By David M. Shribman
Executive Editor of the Pittsburgh Post-Gazette
With victories in a string of Eastern states, including the industrial-and-agrarian empire of Pennsylvania, Donald Trump and Hillary Clinton took giant steps toward their respective presidential nominations Tuesday night. They swept away most of the uncertainty surrounding their drives to their conventions, and they did so convincingly.
They're not all the way there yet, to be sure. Clinton has a commanding lead over Sen. Bernie Sanders of Vermont, but cannot afford to permit the 74-year-old unlikely avatar of the Democratic youth movement to regain the momentum he had only a fortnight ago. For his part, Trump must continue his relentless push, state by state, but especially in the next six days in Indiana, where Sen. Ted Cruz of Texas may be making his last, desperate stand.
The greater drama is in the Republican Party, roiled as it has been for 13 months by a rebellion in its ranks that, now that it is in full flower, has substantially altered those ranks, changing the very definition of what it is to be a Republican and what the party, once the guardian of stability and the repository of steady habits, stands for.
Indeed, Tuesday's results in this state and across the Eastern Seaboard underscored how the American political world has turned upside down -- even though all five states that voted Tuesday voted for the Democratic presidential candidate in every election since 1992, when Clinton's husband first won the White House.
Wednesday morning, despite the continuing battle between the Sanders and Clinton loyalists, the party of stability is the Democratic Party, which only a generation ago was torn asunder by generational and cultural warfare; was suffering an identity crisis so severe it commissioned study after study to find its political gyroscope; and witnessed established political figures enduring pitiless critiques from outsiders who viewed the governing strictures and prevailing culture of the party as hopelessly outmoded and fatally corrupt.

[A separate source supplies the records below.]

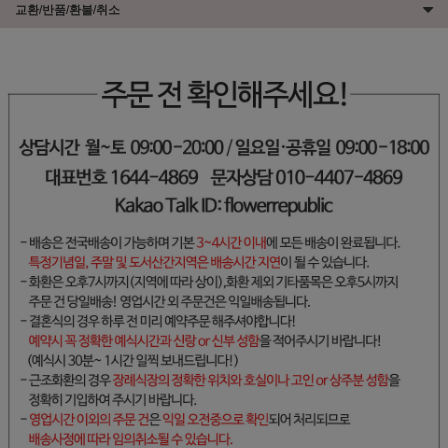
교환/반품/환불/취소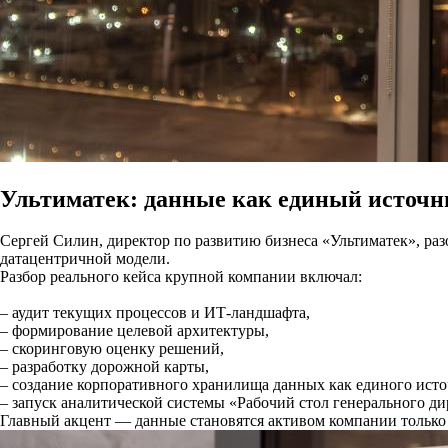
Ультиматек: данные как единый источн
Сергей Силин, директор по развитию бизнеса «Ультиматек», раз
датацентричной модели.
Разбор реального кейса крупной компании включал:
– аудит текущих процессов и ИТ-ландшафта,
– формирование целевой архитектуры,
– скоринговую оценку решений,
– разработку дорожной карты,
– создание корпоративного хранилища данных как единого ист
– запуск аналитической системы «Рабочий стол генерального ди
Главный акцент — данные становятся активом компании только т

Today that very description applies, syllable for syllable, to the Republican Party.
And, more startling still, those Democratic rebels -- make no mistake: Clinton was one of them, as anyone who witnessed or has read her Wellesley College commencement address will attest -- comprise something of an establishment of their own. Now "the Clintons" are as powerful a brand, as an important a factor in history, as "the Kennedys" and "the Bushes."
It is true that the major meaning of the Sanders campaign, along with an attack on the campaign-finance system and a withering critique of the wealth gap, was an assault on the party establishment. While the campaign still rages -- Sanders insists he'll continue to fight -- the bitterness between the two camps persists. But it is friendly fire compared with the ballistics within the Republican Party.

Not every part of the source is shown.